$X, Y, Z$ square-integrable rvs. Let that $Z$ is $\sigma(Y)$-measurable and $X$ is not $\sigma(Y)$-measurable. Prove the equivalence of statements

Question

Let $X, Y, Z$ are square-integrable random variables. Let also that $Z$ is $\sigma(Y)$-measurable and $X$ is not $\sigma(Y)$-measurable.

Are the following statements equivalent?

1. $X-Z$ not correlate with any square-integrable $\sigma(Y)$-measurable random variable $W$
2. $X-Z$ is independent with any square-integrable $\sigma(Y)$-measurable random variable $W$

I tried to solve the problem through a conditional expectation, and used the fact that if $\mathbb E(X \mid Y) = const$ then $X$ and $Y$ are independent.
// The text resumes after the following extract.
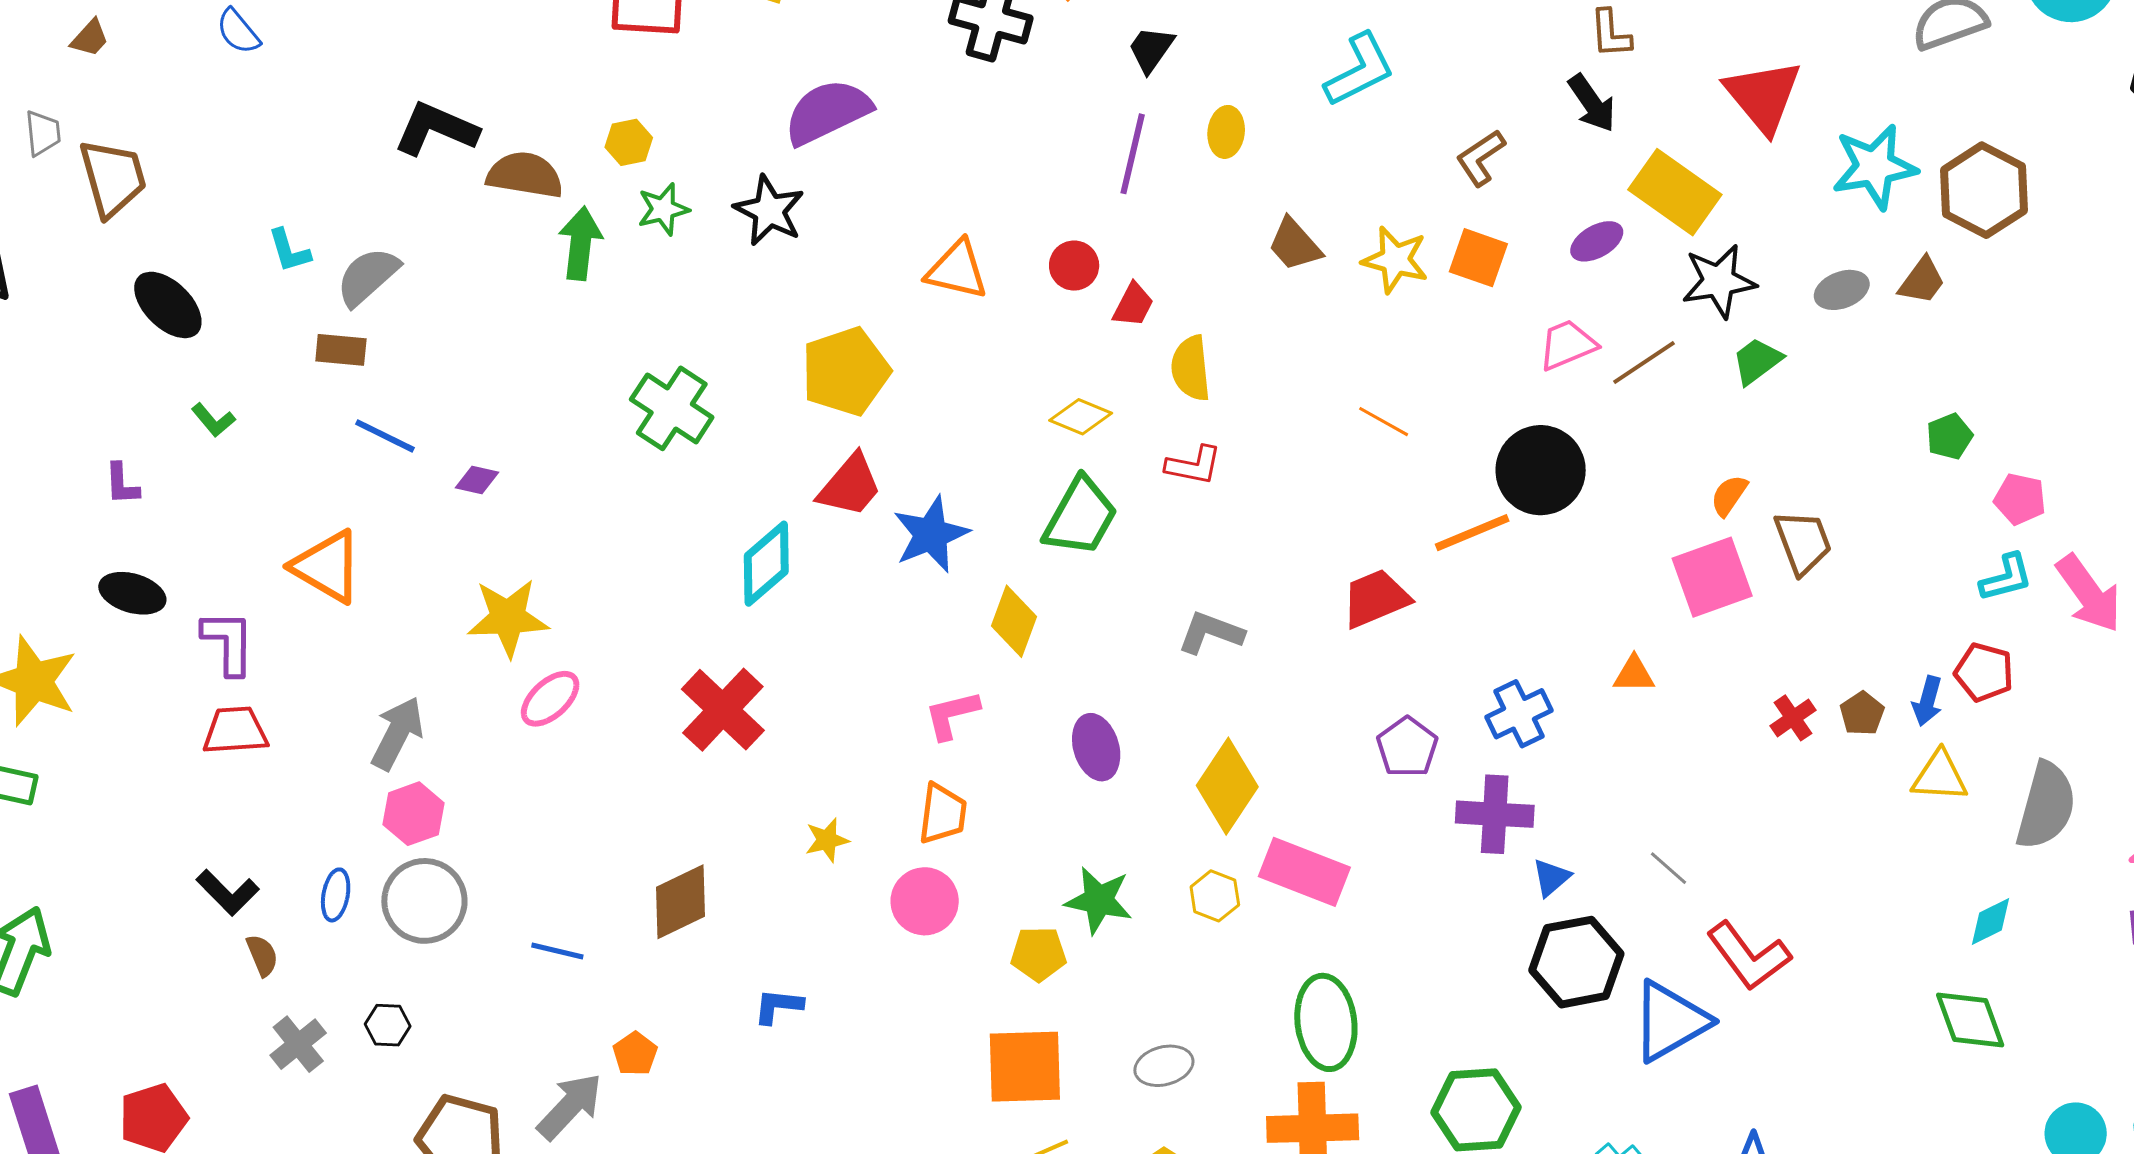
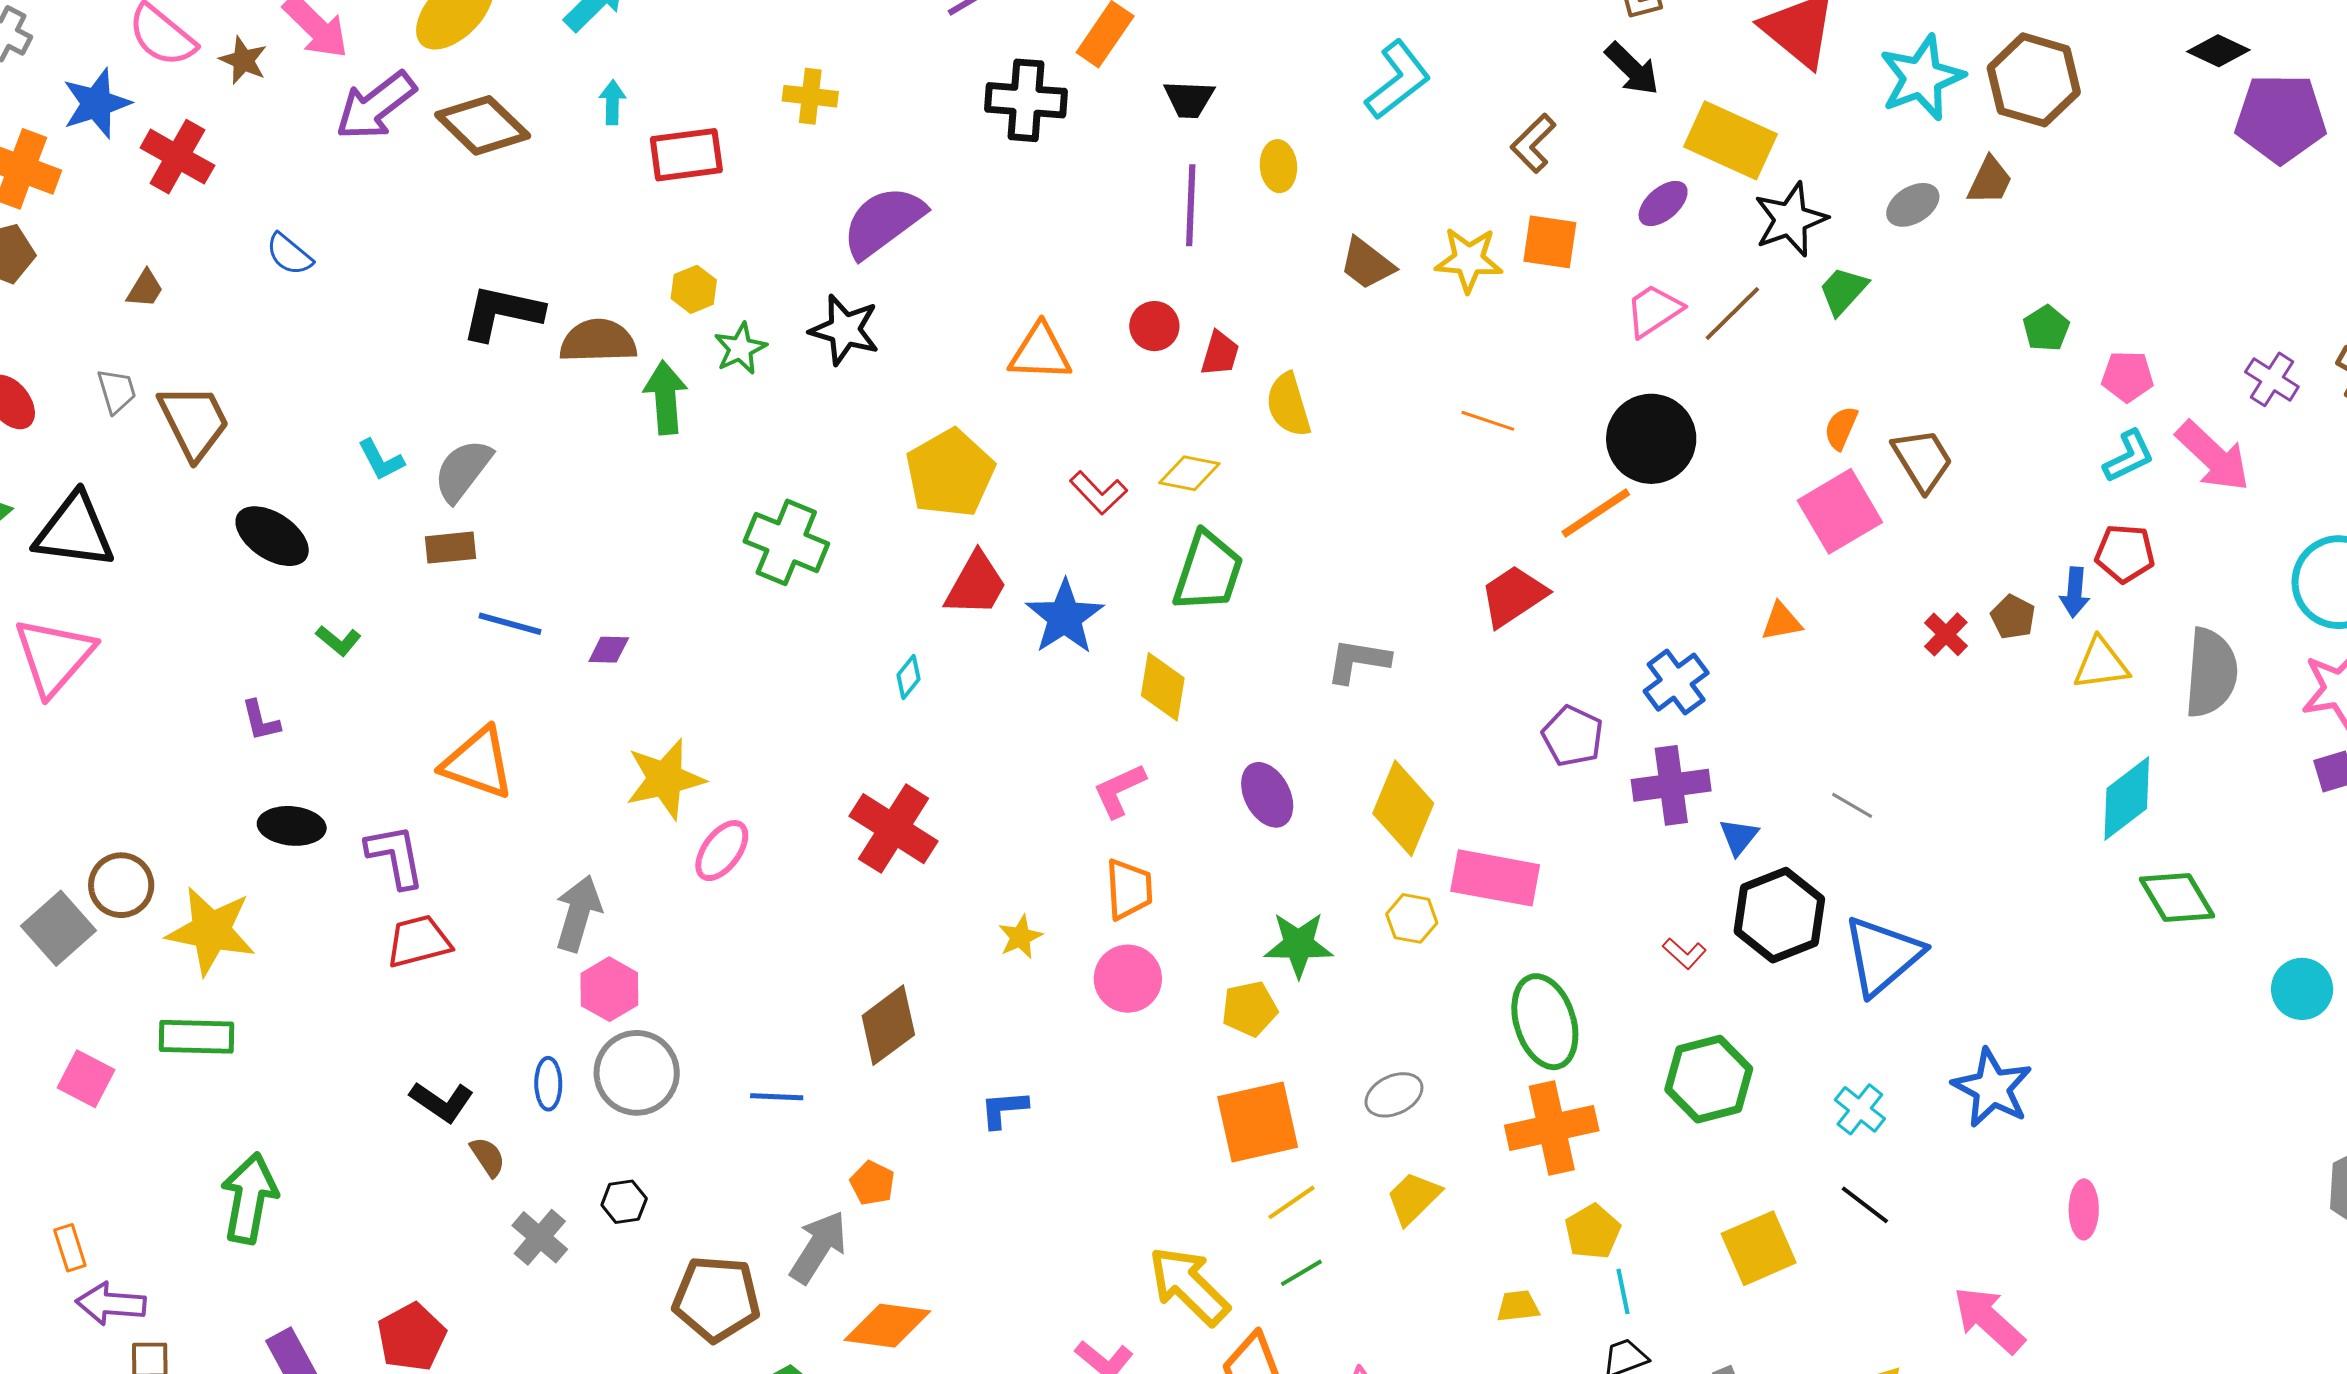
black trapezoid: (1151, 49) -> (1189, 99), turned -112
red L-shape: (1194, 465) -> (1098, 493), moved, turned 46
cyan diamond: (766, 564) -> (908, 677), size x0.5
cyan diamond: (1990, 921) -> (2127, 799), moved, size x1.6
red L-shape: (1749, 956) -> (1684, 953), moved, size x0.5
It is also true in the opposite direction. But it seems that this does not work in general, and I am at a dead end.

Answer 1

The two conditions are not equivalent. The idea of the example below is taken from Dilip Sarwate's comment on this question.

Let $(X,Y)$ be uniform on the ball $B(0,1)$ in $\mathbb{R}^{2}$. That is, if $h$ is any bounded, continuous function in $\mathbb{R}^{2}$, then \begin{equation*} \mathbb{E}(h(X,Y)) = \omega_{2}^{-1} \int_{B(0,1)} h(x,y) \, dx \, dy, \end{equation*} where $\omega_{2}$ is the area of $B(0,1)$. Notice that $X$ and $Y$ are not independent.

Let $Z = 0$. Observe that (2) fails since $X - Z = X$ is not independent of $Y$, even while $Y$ is a square integrable $\sigma(Y)$-measurable random variable.

Recall that $W$ is $\sigma(Y)$-measurable if and only if there is a Borel function $k : \mathbb{R} \to \mathbb{R}$ such that $W = k(Y)$. It follows that (1) holds. Indeed, given such a square integrable $W$, we can write \begin{equation*} \mathbb{E}((X - Z)W) = \mathbb{E}(XW) = \omega_{2}^{-1} \int_{B(0,1)} x k(y) \, dx \, dy = \omega_{2}^{-1} \int_{-1}^{1} \left[ \int_{-\sqrt{1 - y^{2}}}^{\sqrt{1 - y^{2}}} x \, dx \right] k(y) \, dy = 0. \end{equation*}

This gives an example where (1) holds, but (2) does not.

Answer 2

This example is another form of idea from Peter Morfe's answer.

Put $Y = \pm 1$ with probability $\frac12$, $\xi$ is independent of $Y$ and has the same distribution, $X = \xi (Y+1)$, $Z=0$, $W_0 = Y$.

It's easy to see that $X-Z = X$ and $W_0 = Y$ are dependent: if $Y=-1$ we have $X = 0$ a.s. and if $Y=1$ then $X \ne 0$ a.s. Hence second statement is false.

But $$E(X-Z)W = EXW = E \xi Y W = E E(\xi Y W| Y) = E YW (E (\xi | Y)) = E YW (E \xi) = 0$$ and hence the first statement is true.

It follows that conditions 1 and 2 are not equivalent.